**Exercise**.
Please count how many lines in the entries below contain "Office" and reply with the figure alone.

**Source information**.
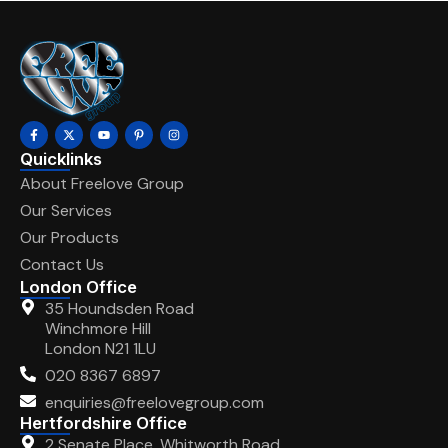
Quicklinks
About Freelove Group
Our Services
Our Products
Contact Us
London Office
35 Houndsden Road
Winchmore Hill
London N21 1LU
020 8367 6897
enquiries@freelovegroup.com
Hertfordshire Office
2 Senate Place, Whitworth Road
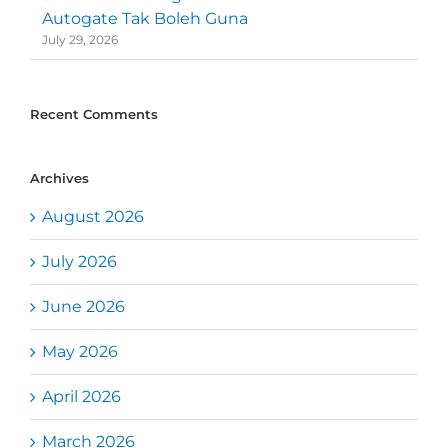
Autogate Tak Boleh Guna
July 29, 2026
Recent Comments
Archives
August 2026
July 2026
June 2026
May 2026
April 2026
March 2026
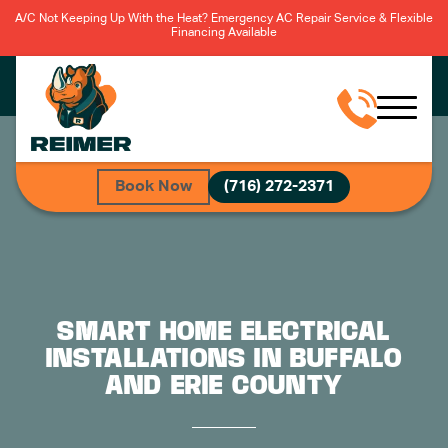
A/C Not Keeping Up With the Heat? Emergency AC Repair Service & Flexible
Financing Available
Book Now
(716) 272-2371
SMART HOME ELECTRICAL
INSTALLATIONS IN BUFFALO
AND ERIE COUNTY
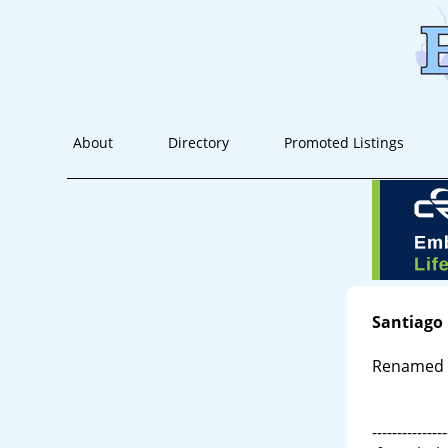
About
Directory
Promoted Listings
Santiago
Renamed S
---------------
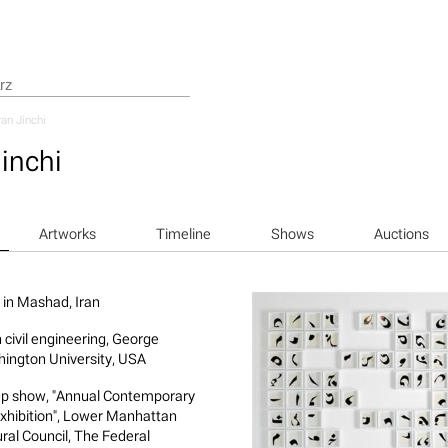
an Jinchi
inchi
Artworks
Timeline
Shows
Auctions
 in Mashad, Iran
n civil engineering, George
ington University, USA
p show, "Annual Contemporary
Exhibition", Lower Manhattan
ural Council, The Federal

**Exercise output**.
2